● **DIRECTIONS FOR THIS TASK**:
All that should come back is the lines of the data below from the one containing "引っ越し先がなぜか湿度が凄くて困っています。色々な場" to the one containing "所に置いてますが、デザイン的にさり気なくて良いし、大", inclusive, exactly as they stand.

● **DATASET EXCERPTS**:
★ ★ ★
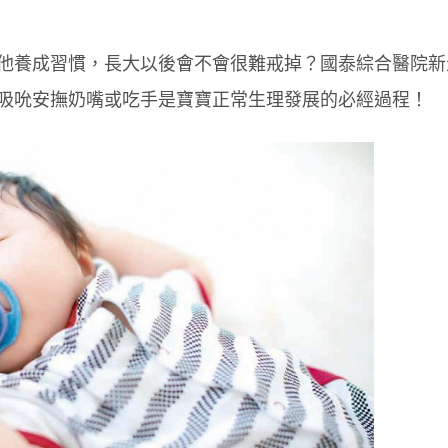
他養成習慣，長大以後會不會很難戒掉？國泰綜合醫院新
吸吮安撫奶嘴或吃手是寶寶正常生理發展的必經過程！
★ ★ ★
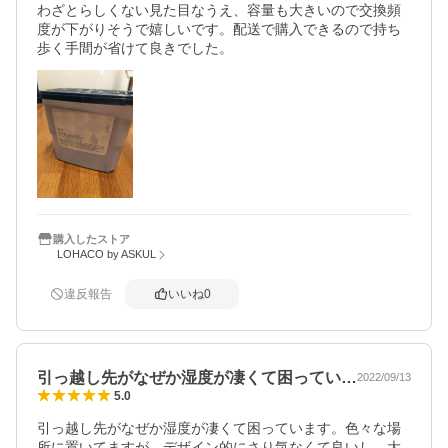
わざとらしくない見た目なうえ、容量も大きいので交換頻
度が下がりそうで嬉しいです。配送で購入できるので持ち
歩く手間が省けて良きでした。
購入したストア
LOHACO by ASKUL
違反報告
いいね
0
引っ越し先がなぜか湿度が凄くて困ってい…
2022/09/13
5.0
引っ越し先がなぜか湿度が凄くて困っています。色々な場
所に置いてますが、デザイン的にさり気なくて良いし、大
★ ★ ★
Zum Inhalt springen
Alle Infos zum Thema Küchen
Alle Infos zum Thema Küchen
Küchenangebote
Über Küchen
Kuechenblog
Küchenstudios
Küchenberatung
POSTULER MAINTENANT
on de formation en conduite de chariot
★ ★ ★
● **COMPLETED EXERCISE**:
引っ越し先がなぜか湿度が凄くて困っています。色々な場
所に置いてますが、デザイン的にさり気なくて良いし、大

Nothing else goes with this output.